I have 2 hyperv 2012R2 nodes in a cluster and 3 windows server 2016 nodes in another cluster. I want to live migrate some vms from the first cluster to the second.

I took out the vms I want to move from the first cluster and from the hyper-v manager I started the move but it ends up with an error that just wont go away!

The virtual machine 'VM01' is not compatible with physical computer 'SRVR02'

The solution I find in more forums are that the CPU are not the same, but the option to enable migration between cpu version is already on and the CPU are Intel X5660 for the nodes in the first cluster and X5680 for the second. There really should not be any reason why they would not be compatible!

I made sure everything was as close to the same as possible, added the same switch in hyper-v manager on all nodes, made sure the storage was close (C:\Clusterstorage\volume5\VM to C:\clusterstorage\colume1\VM)

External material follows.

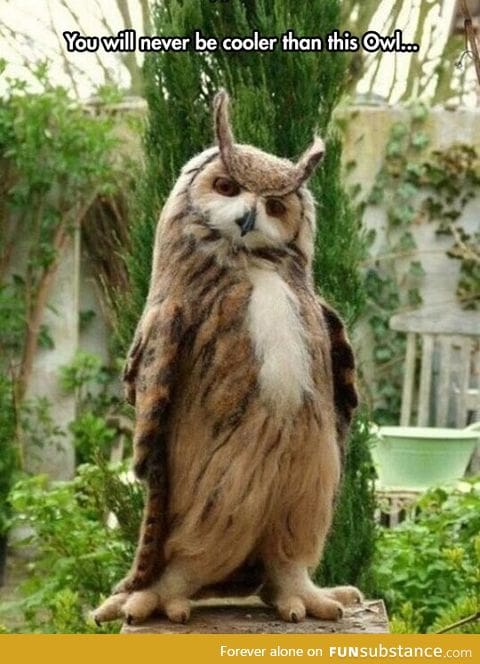 The width and height of the screenshot is (480, 664). I want to click on table, so click(x=237, y=619).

I changed delegation for all nodes to kerberos (in hyper-v manager) and "any authentication protocol" in active directory delegation settings.

I tried from source and destination, powershell and remote manager, tried to close the vm, do an export, do only storage, change to all kerberos but nothing changes.

Another error I get when I try to only move storage is :

Storage migration for virtual machine 'VM01' (alphanumbers) failed with error 'General access denied error' (0x80070005).

The folder I want the storage to go to is already shared to all the nodes, I do not know what more to add.

At first I wanted to join the hyper-v server nodes to the windos server cluster but during a test everything failed to stay online as it should (one of the reason for the upgrade) so I cannot do it from the cluster. I also cannot add the 2016 servers to the 2012 cluster, the validation wizard gives an incompatibility error for the os.

I really just need some ideas on what I can do next without completely reinstalling the new servers and preferably without closing any vms.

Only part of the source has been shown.